Total RNA were extracted from different tissues of sweet potato with TRIzol reagents kit (Invitrogen) according to the manufacturer’s instructions. For northern blotting, 10  μg of total RNA isolated from storage roots, sprouts, sprouted roots, veins, fully expanded green leaves, and flowers were applied to a formaldehyde denaturing gel, then transferred to an Amersham Hybond-N+nylon membrane after electrophoresis, according to Sambrook et al. ([1989]). The filter was hybridized sequentially with α-32P-labelled defensin full-length cDNA. The procedures for hybridization and autoradiography were according to the Sambrook et al. ([1989]). Visualization of hybridization bands was carried out using X-ray film (Kodak).

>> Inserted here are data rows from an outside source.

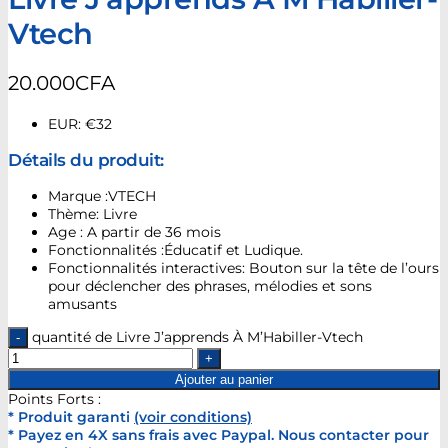
Vtech
20.000
CFA
EUR
:
€32
Détails du produit:
Marque :VTECH
Thème: Livre
Age : A partir de 36 mois
Fonctionnalités :Éducatif et Ludique.
Fonctionnalités interactives: Bouton sur la tête de l’ours
pour déclencher des phrases, mélodies et sons
amusants
quantité de Livre J’apprends À M’Habiller-Vtech
Ajouter au panier
Points Forts :
* Produit garanti
(voir conditions)
* Payez en 4X sans frais avec Paypal. Nous contacter pour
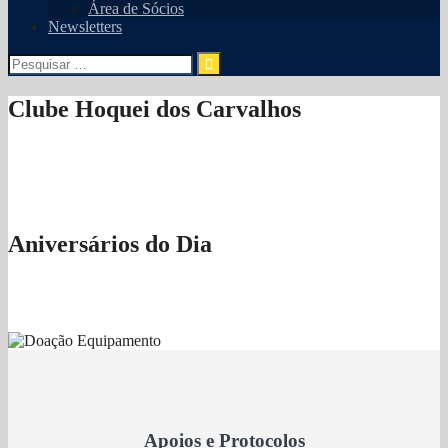
Área de Sócios
Newsletters
Pesquisar
por:
Clube Hoquei dos Carvalhos
Aniversários do Dia
Apoios e Protocolos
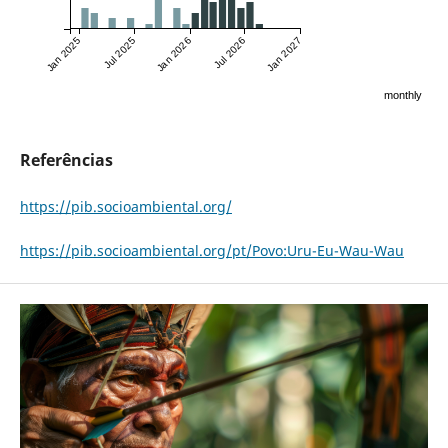
Jan 2025
Jul 2025
Jan 2026
Jul 2026
Jan 2027
monthly
Referências
https://pib.socioambiental.org/
https://pib.socioambiental.org/pt/Povo:Uru-Eu-Wau-Wau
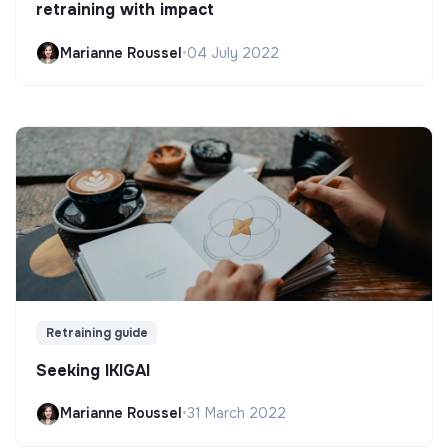
retraining with impact
Marianne Roussel
•
04 July 2022
Retraining guide
Seeking IKIGAI
Marianne Roussel
•
31 March 2022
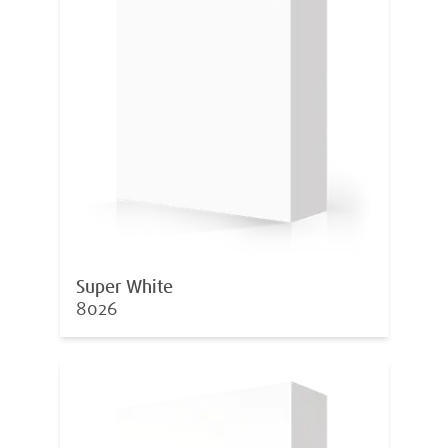
Super White
8026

Production of polyclonal antibody and western blot hybridization

Expressed MT-like Y459 (accession no. AF177760) mature protein was cut from the 15% polyacrylamide gel, eluted, and mixed with appropriate amount of pH 7.5 phosphate buffer saline (PBS) containing 0.1% SDS (Chen, et al., [2003]). The eluted proteins were precipitated with acetone containing 10% trichloroacetic acid (TCA) at –20°C for 2 hr. After centrifugation at 13,000 g for 20 min, the pellet was washed with acetone twice, then, dried at room temperature. The acetone powder was re-dissolved in a small amount of PBS containing 0.1% SDS and used as antigens for subcutaneous injections of rabbit to prepare the first antibodies (Taiwan Bio-Pharm Inc.). The second antibody (goat against rabbit Fc portion of Ig) was a product of Sigma-Aldrich (USA). Polyclonal antibodies obtained from rabbit antiserum were utilized for western blot hybridization to study the gene expression of MT-I and MT-II, respectively.

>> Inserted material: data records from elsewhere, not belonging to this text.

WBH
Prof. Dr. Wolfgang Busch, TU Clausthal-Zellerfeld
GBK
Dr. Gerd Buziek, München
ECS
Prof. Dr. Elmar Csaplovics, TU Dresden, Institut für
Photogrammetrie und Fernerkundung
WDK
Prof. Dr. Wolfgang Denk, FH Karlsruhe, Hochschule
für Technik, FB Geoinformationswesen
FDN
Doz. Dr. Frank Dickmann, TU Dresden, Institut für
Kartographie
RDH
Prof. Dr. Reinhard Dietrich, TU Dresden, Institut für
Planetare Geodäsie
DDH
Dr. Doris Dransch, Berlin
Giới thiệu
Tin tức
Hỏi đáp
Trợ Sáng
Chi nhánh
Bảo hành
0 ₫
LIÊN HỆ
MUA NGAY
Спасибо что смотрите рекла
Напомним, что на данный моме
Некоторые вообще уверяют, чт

Electroblotting analysis of MT-I and MT-II proteins

All steps were carried out at 4-8°C. The protein concentration of the supernatant was determined by the Bradford dye-binding assay (Bio-Rad, Hercules, CA). The expression proteins were saved for electroblotting. The crude extract was subjected to 15% SDS–PAGE according to Laemmli ([1970]). After electrophoresis, gels were equilibrated in transfer buffer (25 mM Tris-HCl, pH 8.3, 150 mM glycine and 10% (w/v) methanol). The separated proteins were transferred to an Immobilon PVDF membrane (Millipore, Bedford, MA) in transfer buffer at pH 8.3 for 1 hr at 100 V. Membranes were blocked for 2 hr at room temperature in 5% nonfat dry milk powder and then incubated with polyclonal antibody as the primary antibody against MT-I and MT-II proteins. The primary antibody was obtained from rabbit antiserum. After incubation, membranes were washed in phosphate-buffer saline with 0.05% Tween (PBST) three times, 10 min each, then incubated with anti-mouse alkaline phosphatase-conjugated antibody, washed in PBST three times, 10 min each, and developed using NBT (nitro blue tetrazolium)/BCIP (5-bromo-4-chloro- 3-indolyl -phosphate) (Sigma, USA). The secondary antibody (goat against mouse Fc portion of Ig) was a product of Sigma (USA).

DHA reductase activity assay

The DHA reductase activity of MT-I and MT-II were assayed according to the method of Trümper et al. ([1994]). Ten milligrams DHA were dissolved in 5.0 ml of 100 mM phosphate buffer with pH 6.0 or pH 7.0. The reaction was carried out at 30°C by adding 100 μg MT-I and MT-II solution (100 μg protein) to 0.9 ml DHA solution with or without 4 mM GSH. The increase of absorbance at 265 nm was recorded for 5 min. Non-enzymatic reduction of DHA in phosphate buffer was measured in a separate cuvette at the same time. MT-I or MT-II solution was replaced with empty pQE31-vector proteins for negative controls.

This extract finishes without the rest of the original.